Gallstones. Bile, a fluid that helps rid your body of waste, can harden into chunks ranging in size from a grain of sand to a golf ball. When they get stuck on the way out of your gallbladder, these stones can cause severe pain in the upper body region or behind your belly button. You're at increased risk if you're obese, don't exercise, have Crohn's disease or diabetes. Eating regularly, getting plenty of exercise and maintaining a healthy weight can help prevent this painful condition.

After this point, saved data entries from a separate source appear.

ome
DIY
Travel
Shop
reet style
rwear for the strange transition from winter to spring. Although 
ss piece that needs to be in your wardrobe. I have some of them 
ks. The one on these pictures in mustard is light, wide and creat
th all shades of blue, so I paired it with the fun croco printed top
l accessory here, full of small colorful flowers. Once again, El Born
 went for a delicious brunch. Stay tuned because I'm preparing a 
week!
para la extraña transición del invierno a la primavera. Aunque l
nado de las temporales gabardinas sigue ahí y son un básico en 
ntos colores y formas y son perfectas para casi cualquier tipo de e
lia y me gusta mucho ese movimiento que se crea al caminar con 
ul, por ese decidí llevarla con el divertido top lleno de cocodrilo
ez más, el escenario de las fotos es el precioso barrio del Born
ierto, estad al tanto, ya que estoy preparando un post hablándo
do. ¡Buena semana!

Broken bones. Among the many reasons to maintain good balance is that as you age, your bones become more brittle and are more likely to break. A fall can be catastrophic, especially to someone with osteoporosis. Protect yourself from brittle bones by exercising regularly, eating foods high in calcium, getting enough vitamin D, avoiding certain medications that can weaken your bones and/or cause falls, not smoking and limiting alcohol.

Detached retina. The retina, a light-sensitive layer in your eye that signals what you see to your brain, can lift or pull away from the outer wall and cause permanent vision loss if it's not promptly treated. Sometimes, small areas of the retina tear and can lead to total detachment. Symptoms include a sudden or gradual increase in floaters (little specks or "cobwebs" that float around in your field of vision); light flashes in the eye; or the appearance of a curtain over your field of vision.

Some other health conditions that are more likely to occur after 50 include vertigo, kidney stones, pneumonia, spinal stenosis, gout, pulmonary embolism, acute pancreatitis and aneurysm. Knowledge is power, and it's my hope that by knowing some common health problems, you can empower yourself and keep yourself strong and healthy for as long as possible.